Configuration

Parsl workflows are developed completely independently from their execution environment. Parsl offers an extensible configuration model through which the execution environment and communication with that environment is configured. Parsl is configured using Config object. For more information, see the Config class documentation. The following shows how the configuration can be loaded.

import parsl
from parsl.config import Config
from parsl.executors.threads import ThreadPoolExecutor

config = Config(
    executors=[ThreadPoolExecutor()],
    lazy_errors=True
)
parsl.load(config)

Note

Please note that all configuration examples below require customization for your account, allocation, Python environment, etc.

How-to Configure

The configuration provided to Parsl dictates the shape and limits of various resources to be provisioned for the workflow. Therefore it is important to carefully evaluate certain aspects of the workflow and the planned compute resources to determine an ideal configuration match.

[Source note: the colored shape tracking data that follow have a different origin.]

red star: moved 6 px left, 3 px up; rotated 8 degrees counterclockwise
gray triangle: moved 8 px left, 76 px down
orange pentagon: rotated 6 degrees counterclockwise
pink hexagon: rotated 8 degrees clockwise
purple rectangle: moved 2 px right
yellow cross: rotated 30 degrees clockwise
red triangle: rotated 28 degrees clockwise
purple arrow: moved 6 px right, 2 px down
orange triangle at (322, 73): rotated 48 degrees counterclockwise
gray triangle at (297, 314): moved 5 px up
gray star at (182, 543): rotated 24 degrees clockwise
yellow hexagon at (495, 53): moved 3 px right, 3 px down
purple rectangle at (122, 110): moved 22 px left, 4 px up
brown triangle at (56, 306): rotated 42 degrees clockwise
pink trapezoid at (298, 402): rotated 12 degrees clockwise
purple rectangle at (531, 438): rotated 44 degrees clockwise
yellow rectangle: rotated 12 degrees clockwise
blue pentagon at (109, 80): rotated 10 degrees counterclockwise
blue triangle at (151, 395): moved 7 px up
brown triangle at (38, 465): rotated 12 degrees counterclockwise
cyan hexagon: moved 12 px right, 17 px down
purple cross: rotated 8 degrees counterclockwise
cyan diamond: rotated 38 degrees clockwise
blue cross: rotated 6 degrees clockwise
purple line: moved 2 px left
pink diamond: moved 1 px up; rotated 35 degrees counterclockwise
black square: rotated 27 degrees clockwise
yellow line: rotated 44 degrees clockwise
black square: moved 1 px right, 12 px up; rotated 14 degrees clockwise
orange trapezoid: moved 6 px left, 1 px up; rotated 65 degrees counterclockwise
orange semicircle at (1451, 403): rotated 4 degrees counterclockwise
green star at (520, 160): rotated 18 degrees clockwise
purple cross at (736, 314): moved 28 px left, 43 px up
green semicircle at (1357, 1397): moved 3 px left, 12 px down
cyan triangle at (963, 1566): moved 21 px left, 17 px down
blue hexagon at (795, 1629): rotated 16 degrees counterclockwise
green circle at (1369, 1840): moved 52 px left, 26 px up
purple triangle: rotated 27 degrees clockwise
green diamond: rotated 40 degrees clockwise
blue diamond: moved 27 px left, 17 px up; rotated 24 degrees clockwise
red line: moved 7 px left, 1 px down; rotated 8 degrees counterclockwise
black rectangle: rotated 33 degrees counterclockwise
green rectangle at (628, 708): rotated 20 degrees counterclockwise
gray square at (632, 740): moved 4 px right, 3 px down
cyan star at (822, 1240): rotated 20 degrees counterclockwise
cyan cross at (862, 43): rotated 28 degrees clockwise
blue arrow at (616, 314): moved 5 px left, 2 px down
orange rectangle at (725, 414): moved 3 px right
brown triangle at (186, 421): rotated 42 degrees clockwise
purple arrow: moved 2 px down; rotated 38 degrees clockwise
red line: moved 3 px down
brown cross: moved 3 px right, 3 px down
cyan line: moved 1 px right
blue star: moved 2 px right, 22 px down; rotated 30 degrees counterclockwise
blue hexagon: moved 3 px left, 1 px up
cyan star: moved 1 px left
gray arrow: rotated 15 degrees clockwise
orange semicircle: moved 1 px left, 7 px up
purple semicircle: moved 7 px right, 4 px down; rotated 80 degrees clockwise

Here are a series of question to help formulate a suitable configuration:

  1. Where would you like the tasks that comprise the workflow to execute?
Target Executor Provider
Laptop/Workstation LocalProvider
Amazon Web Services AWSProvider
Google Cloud GoogleCloudProvider
Slurm based cluster or supercomputer SlurmProvider
Torque/PBS based cluster or supercomputer TorqueProvider
Cobalt based cluster or supercomputer CobaltProvider
GridEngine based cluster or grid GridEngineProvider
Condor based cluster or grid CondorProvider
Kubernetes cluster KubernetesProvider
  1. How many nodes do you have to execute them ? What task durations give good performance on different executors?
Executor Number of Nodes [*] Task duration for good performance
ThreadPoolExecutor 1 (Only local) Any
LowLatencyExecutor <=10 10ms+
IPyParallelExecutor <=128 50ms+
HighThroughputExecutor <=2000
Task duration(s)/#nodes >= 0.01

longer tasks needed at higher scale

ExtremeScaleExecutor >1000, <=8000 [†] >minutes
[*]We assume that each node has 32 workers. If there are fewer workers launched per node, a higher number of nodes could be supported.
[†]8000 nodes with 32 workers each totalling 256000 workers is the maximum scale that we’ve tested the ExtremeScaleExecutor at.

Warning

IPyParallelExecutor will be deprecated as of Parsl v0.8.0, with HighThroughputExecutor as the recommended replacement.

  1. If you are running on a cluster or supercomputer, will you request multiple nodes per block ? Note that in this case a block is equivalent to a batch job.
nodes_per_block = 1
Provider Executor choice Suitable Launchers
Systems that don’t use Aprun Any
Aprun based systems Any
nodes_per_block > 1
Provider Executor choice Suitable Launchers
TorqueProvider Any
CobaltProvider Any
SlurmProvider Any

Note

If you are on a Cray system, you most likely need the AprunLauncher to launch workers unless you are on a native Slurm system like Cori (NERSC)

  1. Where will you run the main parsl process vs the tasks?
Workflow location Execution target Suitable channel
Laptop/Workstation Laptop/Workstation LocalChannel
Laptop/Workstation Cloud Resources None
Laptop/Workstation Clusters with no 2FA SSHChannel
Laptop/Workstation Clusters with 2FA SSHInteractiveLoginChannel
Login node Cluster/Supercomputer LocalChannel

Comet (SDSC)

https://ucsdnews.ucsd.edu/news_uploads/comet-logo.jpg

The following snippet shows an example configuration for executing remotely on San Diego Supercomputer Center’s Comet supercomputer. The example uses an SSHChannel to connect remotely to Comet, the SlurmProvider to interface with the Slurm scheduler used by Comet and the SrunLauncher to launch workers.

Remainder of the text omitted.